Shutting the tap on data leaks


Corporate security lapses are once again sweeping the news hour, but these days the culprit is just as likely to be an inside source — a paid employee at a reputable company — as a hacker doing evil somewhere in a Moscow basement.

Pity poor Boeing, which made headlines in December after personal information including salaries, social security numbers, and home addresses of approximately 382,000 retired and current employees was stolen. According to news reports, a thief made off with an employee’s laptop.

Unfortunately, the laptop’s owner violated Boeing’s policy by failing to encrypt the data after it had been downloaded from a server. In an e-mail sent to Boeing employees, Jim McNerney, chairman, president, and CEO wrote, “This latest incident resulted from a clear violation of our data-protection policy.”
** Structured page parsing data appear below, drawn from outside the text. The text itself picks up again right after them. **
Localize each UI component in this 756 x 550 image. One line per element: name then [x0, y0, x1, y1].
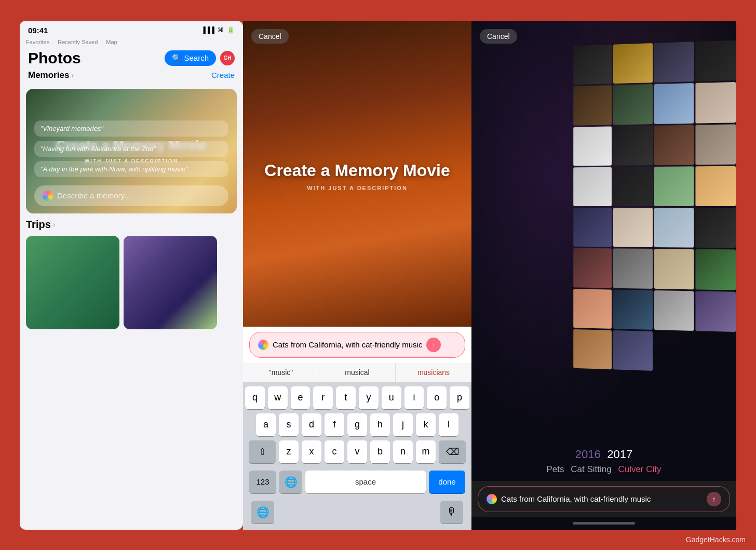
key-e[interactable]: e	[291, 386, 310, 409]
key-w[interactable]: w	[268, 386, 288, 409]
key-a[interactable]: a	[256, 413, 276, 436]
key-globe-2[interactable]: 🌐	[251, 501, 274, 524]
mosaic-cell-8	[695, 82, 736, 123]
wifi-icon: ⌘	[218, 26, 224, 34]
tab-favorites[interactable]: Favorites	[26, 39, 49, 45]
home-bar-area	[471, 517, 736, 530]
screen1-photos-app: 09:41 ▐▐▐ ⌘ 🔋 Favorites Recently Saved M…	[20, 21, 243, 530]
spacer	[274, 501, 440, 524]
search-button[interactable]: 🔍 Search	[165, 50, 216, 66]
memory-card[interactable]: Create a Memory Movie WITH JUST A DESCRI…	[26, 89, 237, 213]
key-x[interactable]: x	[302, 440, 321, 463]
describe-input-bar[interactable]: Describe a memory...	[34, 185, 228, 206]
mosaic-cell-17	[573, 207, 612, 247]
key-i[interactable]: i	[404, 386, 424, 409]
key-v[interactable]: v	[347, 440, 367, 463]
memories-row: Memories › Create	[26, 70, 237, 85]
mosaic-cell-24	[695, 249, 736, 289]
key-mic[interactable]: 🎙	[440, 501, 463, 524]
screen3-input-box[interactable]: Cats from California, with cat-friendly …	[478, 486, 730, 512]
mosaic-cell-14	[613, 166, 652, 206]
screen3-input-bar: Cats from California, with cat-friendly …	[471, 481, 736, 517]
autocomplete-musical[interactable]: musical	[319, 363, 396, 382]
status-bar-s1: 09:41 ▐▐▐ ⌘ 🔋	[20, 21, 243, 37]
key-g[interactable]: g	[347, 413, 367, 436]
screen3-bottom-area: 2016 2017 Pets Cat Sitting Culver City C…	[471, 448, 736, 530]
mosaic-cell-12	[695, 124, 736, 164]
search-icon: 🔍	[172, 53, 182, 63]
key-c[interactable]: c	[325, 440, 344, 463]
tag-cat-sitting[interactable]: Cat Sitting	[571, 464, 611, 474]
gadget-hacks-icon: GH	[220, 51, 235, 65]
autocomplete-music[interactable]: "music"	[243, 363, 319, 382]
trips-chevron: ›	[53, 220, 56, 229]
key-n[interactable]: n	[393, 440, 413, 463]
trips-label[interactable]: Trips	[26, 219, 51, 231]
mosaic-cell-30	[613, 330, 652, 370]
key-d[interactable]: d	[302, 413, 321, 436]
autocomplete-row: "music" musical musicians	[243, 363, 471, 382]
trips-thumbnails	[26, 236, 237, 329]
tag-culver-city[interactable]: Culver City	[618, 464, 661, 474]
key-f[interactable]: f	[325, 413, 344, 436]
mosaic-cell-27	[654, 290, 694, 330]
key-m[interactable]: m	[416, 440, 436, 463]
key-k[interactable]: k	[416, 413, 436, 436]
year-2016: 2016	[575, 448, 601, 461]
mosaic-cell-2	[613, 43, 652, 84]
cancel-button-s2[interactable]: Cancel	[251, 29, 289, 44]
key-h[interactable]: h	[370, 413, 390, 436]
key-done[interactable]: done	[429, 471, 465, 493]
key-globe[interactable]: 🌐	[279, 471, 302, 493]
tag-pets[interactable]: Pets	[546, 464, 564, 474]
key-t[interactable]: t	[336, 386, 356, 409]
tab-recently-saved[interactable]: Recently Saved	[58, 39, 98, 45]
key-shift[interactable]: ⇧	[249, 440, 276, 463]
key-p[interactable]: p	[450, 386, 469, 409]
keyboard-bottom-row: 🌐 🎙	[245, 498, 469, 528]
screen2-top-area: Cancel Create a Memory Movie WITH JUST A…	[243, 21, 471, 327]
siri-icon-s3	[487, 494, 497, 504]
cancel-button-s3[interactable]: Cancel	[480, 29, 517, 44]
key-delete[interactable]: ⌫	[439, 440, 466, 463]
key-q[interactable]: q	[245, 386, 265, 409]
photos-title: Photos	[28, 49, 81, 67]
mosaic-cell-29	[573, 329, 612, 369]
key-s[interactable]: s	[279, 413, 299, 436]
key-b[interactable]: b	[370, 440, 390, 463]
send-button-s2[interactable]: ↑	[426, 338, 441, 352]
home-bar	[573, 522, 635, 525]
mosaic-cell-10	[613, 125, 652, 165]
suggestion-pill-1[interactable]: "Vineyard memories"	[34, 120, 228, 137]
screen2-input-box[interactable]: Cats from California, with cat-friendly …	[249, 332, 465, 358]
create-link[interactable]: Create	[211, 71, 235, 79]
mosaic-cell-1	[573, 44, 612, 85]
suggestion-pill-2[interactable]: "Having fun with Alexandra at the Zoo"	[34, 141, 228, 157]
key-space[interactable]: space	[305, 471, 426, 493]
screen2-input-text: Cats from California, with cat-friendly …	[273, 340, 422, 349]
memories-chevron: ›	[71, 71, 74, 79]
trip-thumb-1[interactable]	[26, 236, 119, 329]
key-r[interactable]: r	[313, 386, 333, 409]
autocomplete-musicians[interactable]: musicians	[396, 363, 471, 382]
key-y[interactable]: y	[359, 386, 379, 409]
suggestion-pill-3[interactable]: "A day in the park with Nova, with uplif…	[34, 161, 228, 177]
keyboard-row-4: 123 🌐 space done	[245, 467, 469, 498]
key-l[interactable]: l	[439, 413, 458, 436]
mosaic-cell-18	[613, 207, 652, 247]
screen3-input-text: Cats from California, with cat-friendly …	[501, 494, 703, 503]
mosaic-cell-23	[654, 249, 694, 289]
key-u[interactable]: u	[382, 386, 401, 409]
key-j[interactable]: j	[393, 413, 413, 436]
key-z[interactable]: z	[279, 440, 299, 463]
send-button-s3[interactable]: ↑	[707, 492, 721, 506]
memories-label[interactable]: Memories ›	[28, 70, 74, 81]
trip-thumb-2[interactable]	[124, 236, 217, 329]
screen3-photo-mosaic: Cancel	[471, 21, 736, 530]
key-123[interactable]: 123	[249, 471, 276, 493]
year-tags: 2016 2017	[471, 448, 736, 461]
tab-map[interactable]: Map	[106, 39, 117, 45]
s1-inner-content: Create a Memory Movie WITH JUST A DESCRI…	[20, 89, 243, 329]
suggestion-pills: "Vineyard memories" "Having fun with Ale…	[34, 120, 228, 177]
key-o[interactable]: o	[427, 386, 447, 409]
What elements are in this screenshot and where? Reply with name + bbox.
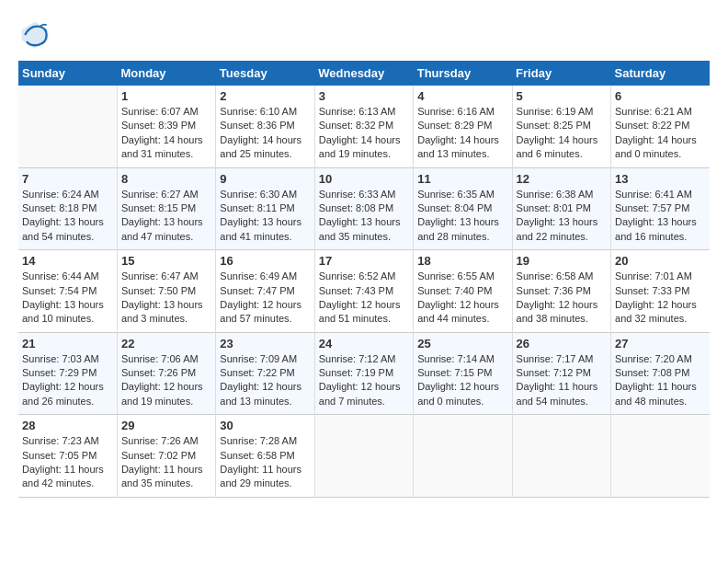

That wouldn’t surprise Brian Contos, CSO of security vendor ArcSight and author of Enemy at the Water Cooler: Real-Life Stories of Insider Threats and Enterprise Security Management Countermeasures. In the book, he notes, “Too often policies and procedures are outdated, forgotten, not well-communicated through awareness programs, or not even written.”

Financial liability aside, information leaks can disrupt corporate strategy and leave an embarrassing bruise. In January, full details about Cingular Wireless’s latest Palm Treo 750 were leaked to the Web a week before the announcement date. A sales presentation that was supposed to be embargoed until the big day was instead debuted prematurely.


Such events are leading to a surge of interest in ILP (information leak prevention), which targets policy-compliance monitoring and enforcement pertaining to information on the desktop and all data that moves along the internal network and across the corporate boundary.